Dear People,
I apologise for a thought sent out of the columns,
the redundancy of the message with such an object,
its amplification soundless, had led me to
remember the good movie with Benigni,
and precisely the sequence where somebody
greets him with "fuck yourself" and he does
(as applying those stupid grammar structure
of some english course's books you can found
in italy) "Fuck yourself, too" and then he goes away
repeating with himself like a student homework,
fastly playing like "to be" involved in a formal greeting
"Fuckyourself"
"Ha, fuckyourself, too"
like a normal formal ritual of greeting's exchange.
I think that the comicity comes from
the contrast between the istitution of communication
and its daily reality, and thus from what Eugenio Barba
calls in its anthropology of theatre,
the contrast between daily and "extra-daily" which
seems to be the daily work of an artist.
The movie is "Down by Law" with a good director
and an excellent cast, in black and white,
as the world seems sometimes to be,
best wishes
Paolo
:_:_:_:_::_:_:_:_::_:_:_:_::_:_:_:_:
> baris kilicbay wrote:
>
> >Computer literacy, knowing all the technical details about mailing
lists
> >and other stuff on the Internet have nothing to do with being
> >intellectual.

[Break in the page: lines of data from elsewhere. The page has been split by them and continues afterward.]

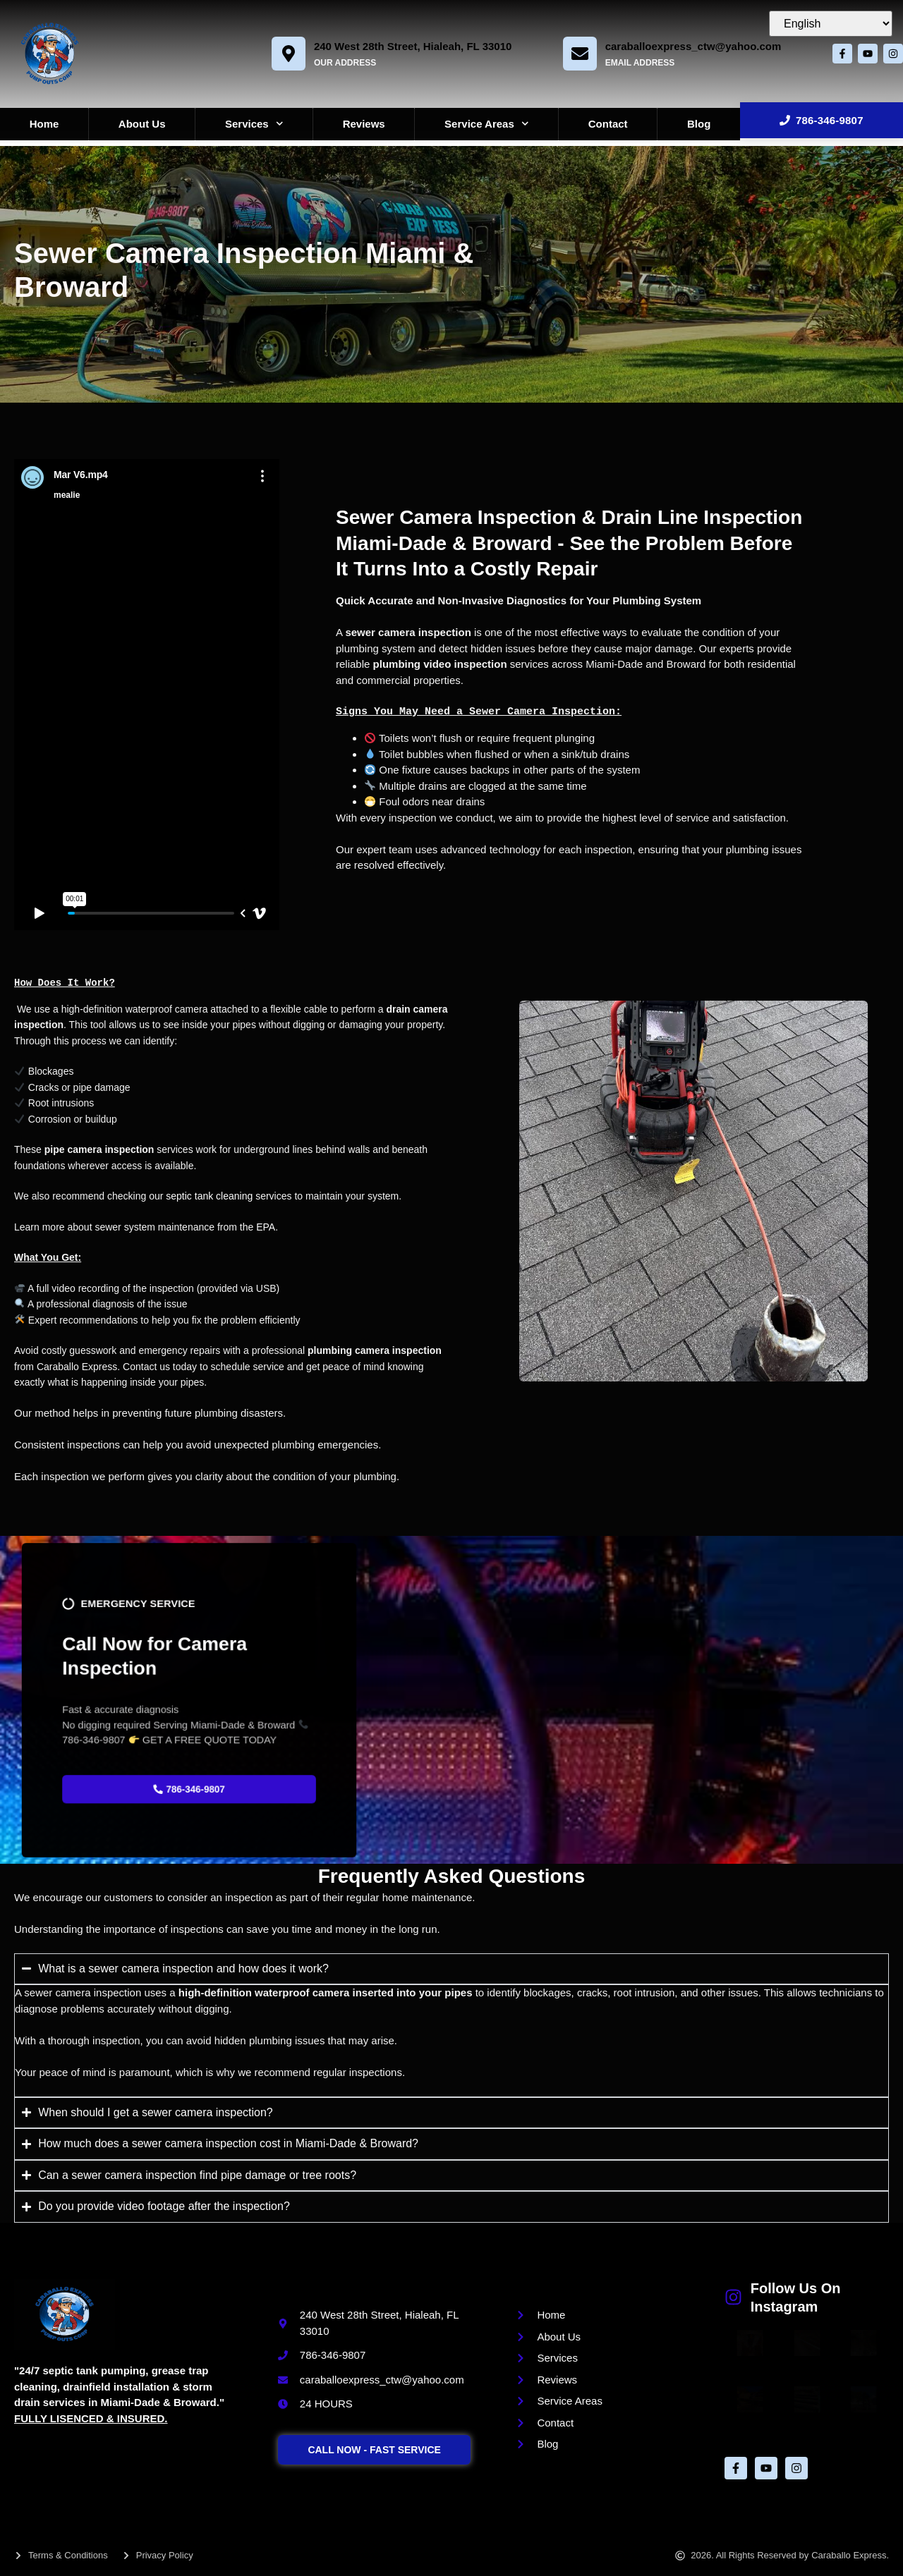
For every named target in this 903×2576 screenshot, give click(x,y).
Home (44, 124)
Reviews (364, 124)
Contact (608, 124)
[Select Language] (830, 24)
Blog (698, 124)
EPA (265, 1227)
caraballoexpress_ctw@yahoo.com (688, 46)
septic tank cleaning (209, 1196)
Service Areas (486, 124)
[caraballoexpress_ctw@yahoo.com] (574, 54)
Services (254, 124)
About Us (142, 124)
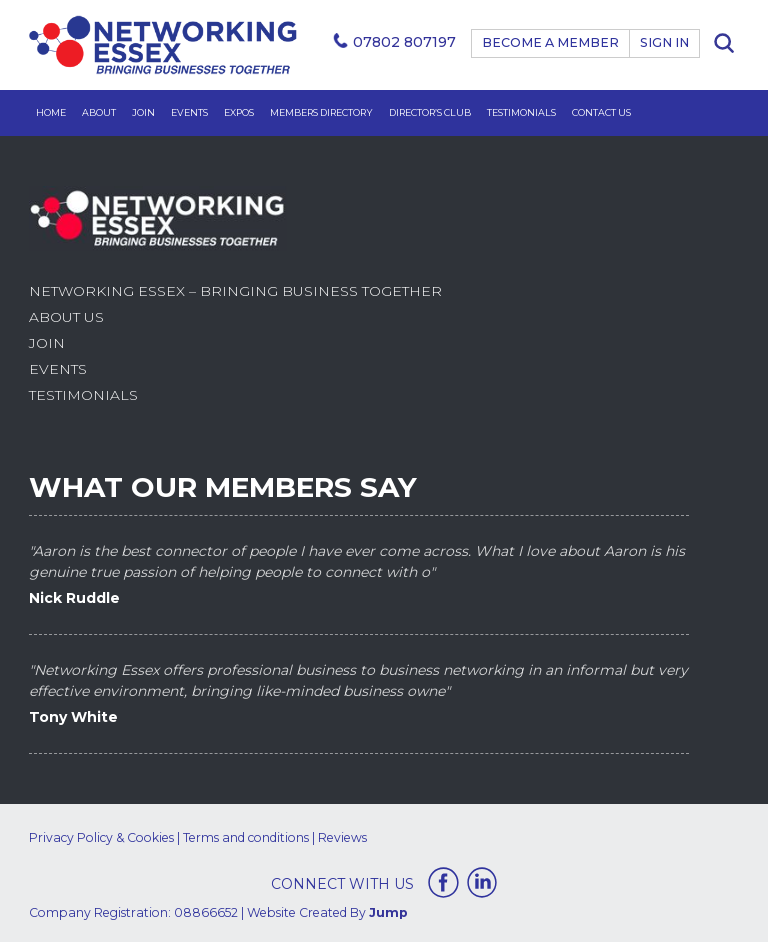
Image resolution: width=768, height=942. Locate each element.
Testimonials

If a subscriber doesn't know how to unsubscribe it
doesn't
> >mean that he/she is silly and you are smart.
>
> In order to subscribe to this list, one must first gain knowledge
about the
> list, and then go through the subscription procedure. That someone
can do
> so without ever realizing that there might be a similar process for
> unsubscribing is a bit strange. Even stranger is that people who
don't know
> the first thing about mailing lists fail to read and/or understand the
> introductory message, in which many things -- including instructions
for
> how to unsubscibe -- are mentioned.